EXERCISE
Copy only those lines which run from the line containing "பத்திரிக்கையாளர் மற்றும் வணிக" to the end of the entries below, both inclusive, exactly as written and with no pictures.

━━━━━━━━

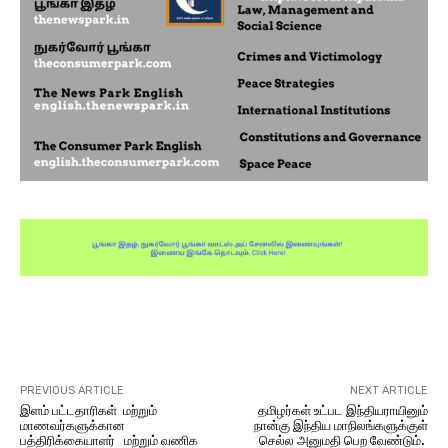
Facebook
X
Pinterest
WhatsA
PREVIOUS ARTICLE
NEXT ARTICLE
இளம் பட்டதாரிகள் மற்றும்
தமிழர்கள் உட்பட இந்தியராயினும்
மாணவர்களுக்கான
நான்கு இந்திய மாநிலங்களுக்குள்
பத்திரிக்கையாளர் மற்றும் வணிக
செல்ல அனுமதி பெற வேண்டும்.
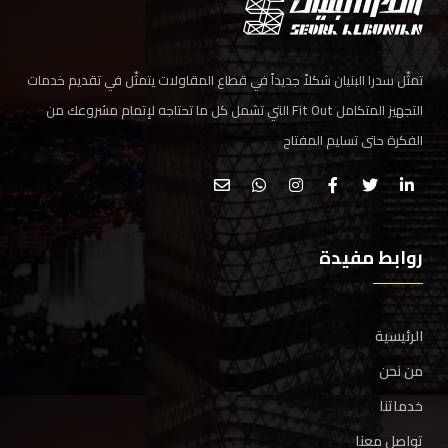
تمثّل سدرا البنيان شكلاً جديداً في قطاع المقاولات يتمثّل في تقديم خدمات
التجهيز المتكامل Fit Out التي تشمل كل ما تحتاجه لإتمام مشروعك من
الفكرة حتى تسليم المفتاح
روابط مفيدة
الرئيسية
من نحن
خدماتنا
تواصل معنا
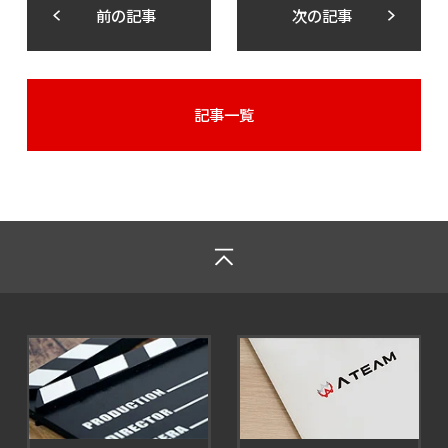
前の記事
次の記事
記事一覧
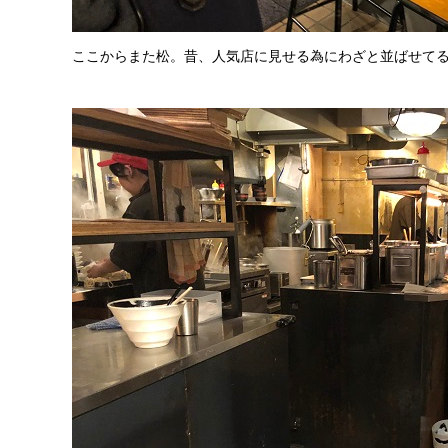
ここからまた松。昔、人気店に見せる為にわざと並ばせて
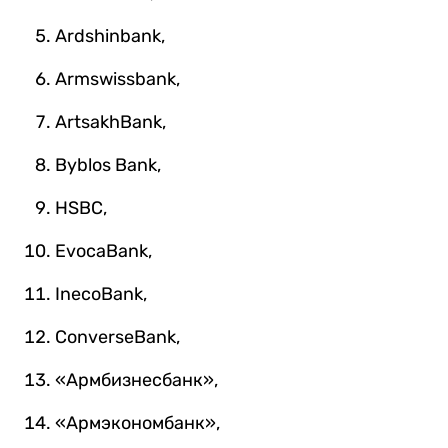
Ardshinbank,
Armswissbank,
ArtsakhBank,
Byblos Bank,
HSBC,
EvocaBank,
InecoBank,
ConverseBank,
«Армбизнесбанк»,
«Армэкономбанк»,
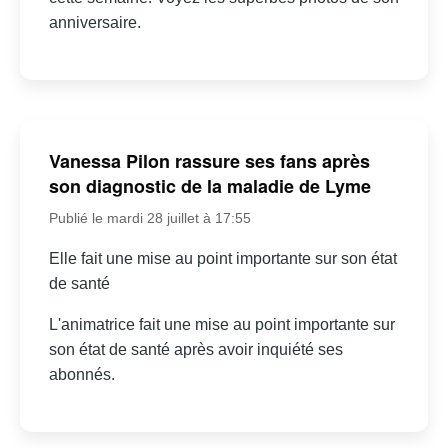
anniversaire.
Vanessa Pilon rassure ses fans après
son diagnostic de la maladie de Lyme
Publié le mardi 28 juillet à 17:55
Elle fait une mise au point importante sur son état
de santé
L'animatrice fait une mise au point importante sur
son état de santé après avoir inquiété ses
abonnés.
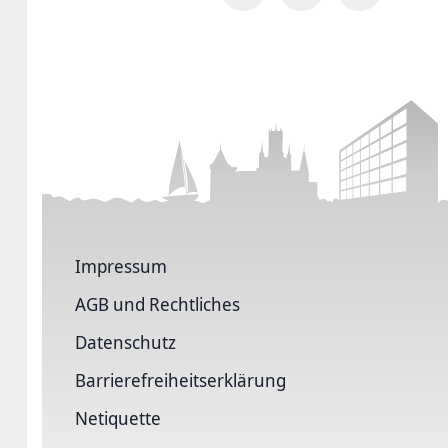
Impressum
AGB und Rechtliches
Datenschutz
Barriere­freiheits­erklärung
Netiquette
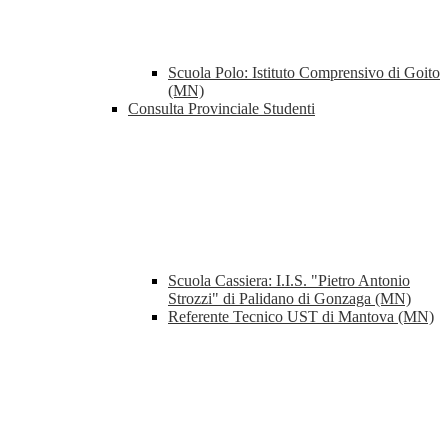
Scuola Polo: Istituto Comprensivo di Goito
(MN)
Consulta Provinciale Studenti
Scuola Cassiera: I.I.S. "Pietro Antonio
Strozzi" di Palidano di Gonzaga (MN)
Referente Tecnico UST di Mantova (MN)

━━━━━━━━

EXERCISE OUTPUT
பத்திரிக்கையாளர் மற்றும் வணிக
செல்ல அனுமதி பெற வேண்டும்.
تمثّل سدرا البنيان شكلاً جديداً في قطاع المقاولات يتمثّل في تقديم خدمات
التجهيز المتكامل Fit Out التي تشمل كل ما تحتاجه لإتمام مشروعك من
الفكرة حتى تسليم المفتاح
روابط مفيدة
الرئيسية
من نحن
خدماتنا
تواصل معنا
前の記事
次の記事
記事一覧
ここからまた松。昔、人気店に見せる為にわざと並ばせて
Ardshinbank,
Armswissbank,
ArtsakhBank,
Byblos Bank,
HSBC,
EvocaBank,
InecoBank,
ConverseBank,
«Армбизнесбанк»,
«Армэкономбанк»,
anniversaire.
Vanessa Pilon rassure ses fans après
son diagnostic de la maladie de Lyme
Publié le mardi 28 juillet à 17:55
Elle fait une mise au point importante sur son état
de santé
L'animatrice fait une mise au point importante sur
son état de santé après avoir inquiété ses
abonnés.
Impressum
AGB und Rechtliches
Datenschutz
Barriere­freiheits­erklärung
Netiquette
Scuola Polo: Istituto Comprensivo di Goito
(MN)
Consulta Provinciale Studenti
Scuola Cassiera: I.I.S. "Pietro Antonio
Strozzi" di Palidano di Gonzaga (MN)
Referente Tecnico UST di Mantova (MN)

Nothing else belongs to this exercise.